Well, obviously he had. Of course he had. I was in line for probably fifteen or twenty minutes after he left. And then Morgan and I had talked. And then I’d walked into town. With a bad leg.
And Rudy probably hadn’t had to walk. He usually drove an old rust bucket of a Ford pickup. Was it parked near the pier today?
I couldn’t remember.
I shrugged again. “But it was only a small knife. A folding knife.” With a thick, five-inch blade.
“Ah.” She nodded. “Of course. He also said that you tried to quit the fight, but the other man wouldn’t stop.”
I took another long draw on my beer, then set the empty mug on the other side of the full one, and pulled the full one closer. “Yes. I remember it was something like that.”

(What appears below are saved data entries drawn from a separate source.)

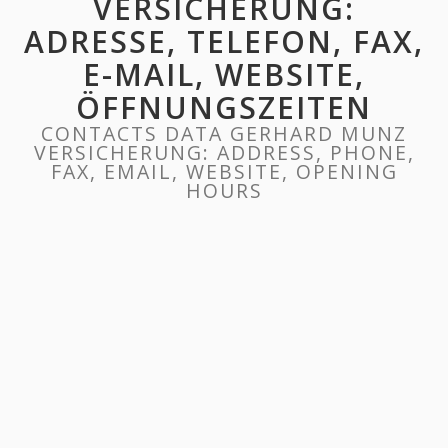
VERSICHERUNG:
ADRESSE, TELEFON, FAX,
E-MAIL, WEBSITE,
ÖFFNUNGSZEITEN
CONTACTS DATA GERHARD MUNZ
VERSICHERUNG: ADDRESS, PHONE,
FAX, EMAIL, WEBSITE, OPENING
HOURS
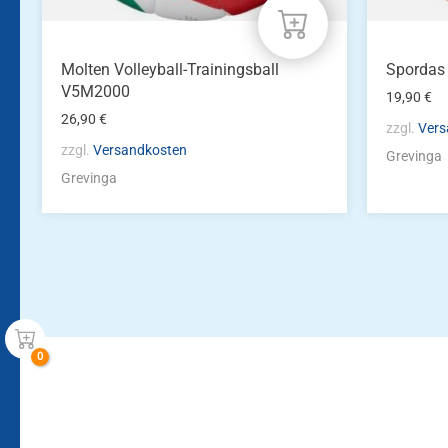
Molten Volleyball-Trainingsball
Spordas
V5M2000
19,90
€
26,90
€
zzgl.
Vers
zzgl.
Versandkosten
Grevinga
Grevinga
Bleiben Sie auf dem Laufenden!
Zur Newsletteranmeldun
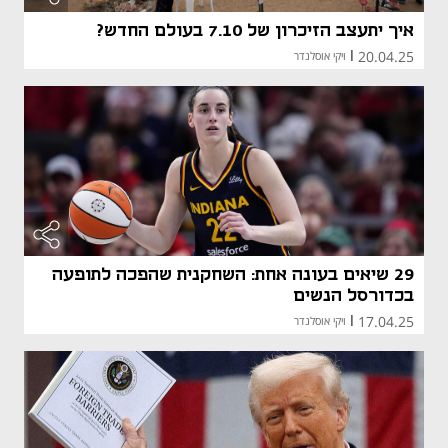
איך יתעצב הזיכרון של 7.10 בעולם החדש?
20.04.25
|
ויקי אוסלנדר
29 שיאים בעונה אחת: השחקנית שהפכה לתופעה
בכדורסל הנשים
17.04.25
|
ויקי אוסלנדר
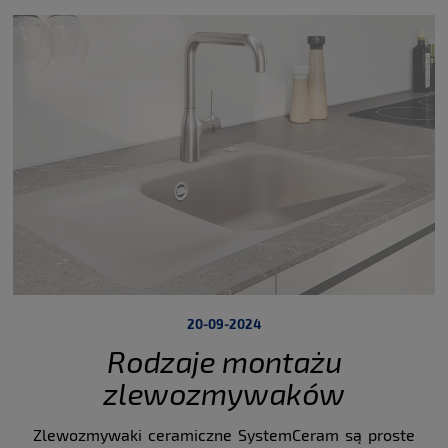
przyszłościowe atrakcje i aktualne trendy.
Przez sześć dni
targów różnorodność i asortyment nowych produktów od
producentów mebli kuchennych będą prezentowane obok
dostawców akcesoriów, blatów roboczych, okuć, okapów,
sprzętu AGD, oprogramowania i IT, zlewozmywaków i
akcesoriów na najwyższym poziomie.
20-09-2024
Rodzaje montażu
zlewozmywaków
ceramicznych
Zlewozmywaki ceramiczne SystemCeram są proste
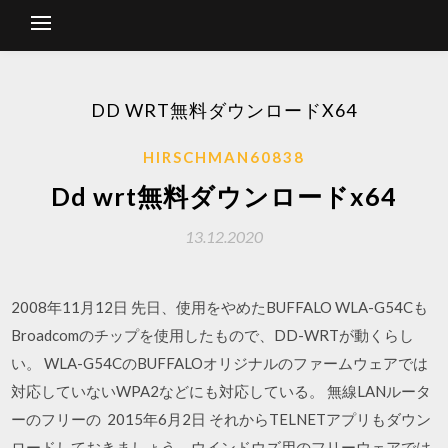
DD WRT無料ダウンロードX64
HIRSCHMAN60838
Dd wrt無料ダウンロードx64
13.12.2020
2008年11月12日 先日、使用をやめたBUFFALO WLA-G54Cも
Broadcomのチップを使用したもので、DD-WRTが動くらし
い。 WLA-G54CのBUFFALOオリジナルのファームウェアでは
対応していないWPA2などにも対応している。 無線LANルータ
ーのフリーの 2015年6月2日 それからTELNETアプリもダウン
ロードしておきましょう。ウインドウズ用のフリーウェアでは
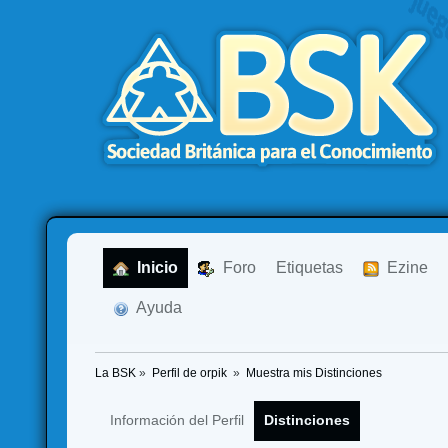
  Inicio
  Foro
Etiquetas
  Ezine
  Ayuda
La BSK
»
Perfil de orpik 
»
Muestra mis Distinciones
Información del Perfil
Distinciones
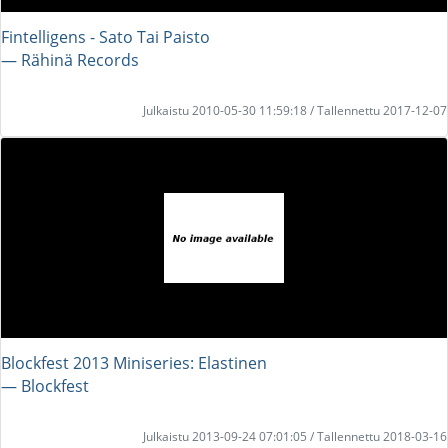
Fintelligens - Sato Tai Paisto
― Rähinä Records
Julkaistu 2010-05-30 11:59:18 / Tallennettu 2017-12-07
Blockfest 2013 Miniseries: Elastinen
― Blockfest
Julkaistu 2013-09-24 07:01:05 / Tallennettu 2018-03-16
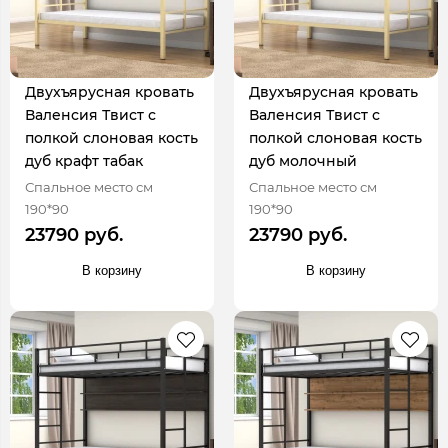
Двухъярусная кровать
Двухъярусная кровать
Валенсия Твист с
Валенсия Твист с
полкой слоновая кость
полкой слоновая кость
дуб крафт табак
дуб молочный
Спальное место см
Спальное место см
190*90
190*90
23790 руб.
23790 руб.
В корзину
В корзину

She persisted. “And he also said the fight began when the other man said something bad about me.”
I looked at her. Her eyes were open a little wider than normal.
I nodded. “Maybe. You know. But Jameson often talks about one woman or another when he’s in a mood.”
She dismissed that. “Yes, but tonight it was about me. That’s what Rodrigo said.”
Rodrigo talks too much. That’s the problem. Anyway, what did she want?
Did she want me to acknowledge that I was angry about Jameson’s stupid comment?
Maybe she wanted me to apologize. Often women don’t want men to butt in. Often they want men to believe they can handle such things on their own.
Not that they can’t, but what did she want from me? The stupid fight happened, that’s all. “Mary, I—”
“And he said you went after him as if you were fired from a cannon. He said you were on the man—Jameson, was it? Before anyone saw you move. But then after he stabbed you in the leg, you tried to end it there. Only he wouldn’t stop.”
I looked at her, thoroughly confused.
Was she upset that I went after Jameson?
Was she upset that I tried to quit the fight after I was stabbed? Did she maybe think I was a coward?
Was she upset that I killed him?
I took a breath and spoke quietly, carefully. “Look, Mary, I’m not sure what you want here.” I took another breath and nodded. “What Rudy said is true. There was a fight, yes. And I did try to quit before it went too far. I didn’t want either of us to be hurt any worse than we were, that’s all.
“But as it turned out—” I paused and took another drink of my beer. Then I set the mug on the table and looked at her. “Well, as it turned out that wasn’t my decision to make.”